③古アパートの家賃収入と新築店舗の賃料の合計2,800万円は、同族法人の売上げになり、同族法人はMさんに年間地代300万円を支払い、家族を役員にして給与を支払う。それぞれが給与所得になることで所得の分散を図るとともに、Mさん自身の所得税は軽減され、将来的にはMさんの相続税の軽減を図ることができる。

※ 将来借地人が、その借りている土地を無償で返還することを約束した際に、税務署に提出する届出書をいいます。本来、借地権の対価の授受を行なう慣行のある地域では、建物を所有する目的をもって賃貸借契約を行なう際に、権利金の授受を行なうのが一般的です。しかし、借地権の設定が無償で行なわれた場合、税務当局は、地主が借地人に対して借地権に相当する権利金の支払いを免除したと解釈し、借地人に権利金相当額の課税(権利金の認定課税)が行なわれてしまいます。この権利金相当額の課税を受けないための方法の一つが、契約書において当事者間で将来無償で借地を返還する旨を定め、税務当局に「土地の無償返還に関する届出書」を提出することです。なお、この届出書が提出してある土地の相続税課税評価額は、通常の課税評価額の80%となります。

同族法人をつくるときのポイント

しかし、やみくもに同族法人をつくればいい、ということではありません。法人設立は、その目的が収入の確保と所得の分散にあるわけですから、きちんと収益があがることが前提になります。

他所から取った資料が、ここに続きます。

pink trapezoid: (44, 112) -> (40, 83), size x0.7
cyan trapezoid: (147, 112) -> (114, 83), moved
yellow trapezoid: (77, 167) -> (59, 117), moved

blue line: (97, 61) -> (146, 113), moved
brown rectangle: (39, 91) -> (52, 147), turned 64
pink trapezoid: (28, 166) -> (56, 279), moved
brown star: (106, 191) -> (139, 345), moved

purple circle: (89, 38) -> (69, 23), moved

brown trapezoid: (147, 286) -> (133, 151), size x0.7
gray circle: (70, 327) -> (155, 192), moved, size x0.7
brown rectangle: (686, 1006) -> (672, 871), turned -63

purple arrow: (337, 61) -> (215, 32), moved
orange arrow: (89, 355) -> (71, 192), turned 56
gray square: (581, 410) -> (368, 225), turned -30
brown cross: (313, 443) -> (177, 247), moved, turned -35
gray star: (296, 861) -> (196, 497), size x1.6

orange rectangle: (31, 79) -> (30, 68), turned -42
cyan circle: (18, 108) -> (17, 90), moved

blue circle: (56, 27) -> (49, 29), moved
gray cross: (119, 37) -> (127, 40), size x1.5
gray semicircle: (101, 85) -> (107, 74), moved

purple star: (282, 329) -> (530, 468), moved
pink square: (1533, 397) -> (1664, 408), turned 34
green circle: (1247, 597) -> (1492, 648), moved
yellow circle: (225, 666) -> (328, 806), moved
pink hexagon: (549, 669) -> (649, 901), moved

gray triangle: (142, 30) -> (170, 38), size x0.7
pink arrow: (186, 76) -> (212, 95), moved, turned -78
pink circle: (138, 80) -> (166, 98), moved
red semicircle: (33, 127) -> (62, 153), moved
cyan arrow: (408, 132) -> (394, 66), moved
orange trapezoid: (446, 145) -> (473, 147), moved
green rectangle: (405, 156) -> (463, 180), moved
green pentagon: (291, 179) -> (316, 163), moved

また出資者(株主)の構成もポイントです。現在の不動産所有者が大株主になると、相続のときに問題がおこります。収益を上げている同族法人の株式は高く評価される例が多いので、相続財産が増えてしまうからです。また、妻(配偶者)を大株主にしたときは、二次相続では配偶者の税額軽減が使えないので、やはり、相続税対策になりません。賢い方法は、この法人を承継するお子さんを株主にすることです。

ちなみにMさんのケースでは、Mさんが長男に不動産賃貸経営を学ばせる目的もあり、長男が同族法人を設立し、MさんとMさんの奥さま、長男が法人の役員になりました。Mさんには子供が二人いますが、将来事業を承継する予定の長男のみの出資としました。これは、相続発生時の争いを未然に防ぐためです。相続が争族とならないための対策が必要です。

もちろん法人の設立については、専門家とよく相談し、資金調達について金融機関の意見を聞いたうえで、慎重に決断する必要があることは、いうまでもありません。